━━━━━ Listed entries

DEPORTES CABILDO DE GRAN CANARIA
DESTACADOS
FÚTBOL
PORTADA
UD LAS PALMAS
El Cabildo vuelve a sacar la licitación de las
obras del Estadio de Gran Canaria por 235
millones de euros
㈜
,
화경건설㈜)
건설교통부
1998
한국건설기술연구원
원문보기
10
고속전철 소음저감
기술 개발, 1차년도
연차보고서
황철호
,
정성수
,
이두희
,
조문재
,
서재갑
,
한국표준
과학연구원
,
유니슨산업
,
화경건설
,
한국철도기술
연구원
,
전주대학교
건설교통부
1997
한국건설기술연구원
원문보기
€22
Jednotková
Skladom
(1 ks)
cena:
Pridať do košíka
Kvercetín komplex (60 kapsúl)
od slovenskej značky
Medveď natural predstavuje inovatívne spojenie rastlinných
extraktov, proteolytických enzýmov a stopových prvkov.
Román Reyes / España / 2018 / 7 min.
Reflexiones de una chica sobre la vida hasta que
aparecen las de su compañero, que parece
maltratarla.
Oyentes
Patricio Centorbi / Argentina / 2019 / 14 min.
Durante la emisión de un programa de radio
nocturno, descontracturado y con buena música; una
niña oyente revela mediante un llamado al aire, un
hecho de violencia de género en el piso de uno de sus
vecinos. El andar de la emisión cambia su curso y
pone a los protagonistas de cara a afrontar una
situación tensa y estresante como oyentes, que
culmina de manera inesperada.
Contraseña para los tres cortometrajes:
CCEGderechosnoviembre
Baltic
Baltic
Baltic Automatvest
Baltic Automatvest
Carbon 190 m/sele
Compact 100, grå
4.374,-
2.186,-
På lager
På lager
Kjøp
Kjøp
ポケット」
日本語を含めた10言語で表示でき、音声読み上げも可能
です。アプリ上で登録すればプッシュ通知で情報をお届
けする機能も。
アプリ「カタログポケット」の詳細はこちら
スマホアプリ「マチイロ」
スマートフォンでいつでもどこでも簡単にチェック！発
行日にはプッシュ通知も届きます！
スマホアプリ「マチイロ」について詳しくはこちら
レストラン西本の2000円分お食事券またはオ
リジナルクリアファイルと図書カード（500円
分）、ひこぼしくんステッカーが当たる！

━━━━━━━━━━

◆ What is being asked
Would you set down all the lines above, exactly and in full?

◆ Written solution
DEPORTES CABILDO DE GRAN CANARIA
DESTACADOS
FÚTBOL
PORTADA
UD LAS PALMAS
El Cabildo vuelve a sacar la licitación de las
obras del Estadio de Gran Canaria por 235
millones de euros
㈜
,
화경건설㈜)
건설교통부
1998
한국건설기술연구원
원문보기
10
고속전철 소음저감
기술 개발, 1차년도
연차보고서
황철호
,
정성수
,
이두희
,
조문재
,
서재갑
,
한국표준
과학연구원
,
유니슨산업
,
화경건설
,
한국철도기술
연구원
,
전주대학교
건설교통부
1997
한국건설기술연구원
원문보기
€22
Jednotková
Skladom
(1 ks)
cena:
Pridať do košíka
Kvercetín komplex (60 kapsúl)
od slovenskej značky
Medveď natural predstavuje inovatívne spojenie rastlinných
extraktov, proteolytických enzýmov a stopových prvkov.
Román Reyes / España / 2018 / 7 min.
Reflexiones de una chica sobre la vida hasta que
aparecen las de su compañero, que parece
maltratarla.
Oyentes
Patricio Centorbi / Argentina / 2019 / 14 min.
Durante la emisión de un programa de radio
nocturno, descontracturado y con buena música; una
niña oyente revela mediante un llamado al aire, un
hecho de violencia de género en el piso de uno de sus
vecinos. El andar de la emisión cambia su curso y
pone a los protagonistas de cara a afrontar una
situación tensa y estresante como oyentes, que
culmina de manera inesperada.
Contraseña para los tres cortometrajes:
CCEGderechosnoviembre
Baltic
Baltic
Baltic Automatvest
Baltic Automatvest
Carbon 190 m/sele
Compact 100, grå
4.374,-
2.186,-
På lager
På lager
Kjøp
Kjøp
ポケット」
日本語を含めた10言語で表示でき、音声読み上げも可能
です。アプリ上で登録すればプッシュ通知で情報をお届
けする機能も。
アプリ「カタログポケット」の詳細はこちら
スマホアプリ「マチイロ」
スマートフォンでいつでもどこでも簡単にチェック！発
行日にはプッシュ通知も届きます！
スマホアプリ「マチイロ」について詳しくはこちら
レストラン西本の2000円分お食事券またはオ
リジナルクリアファイルと図書カード（500円
分）、ひこぼしくんステッカーが当たる！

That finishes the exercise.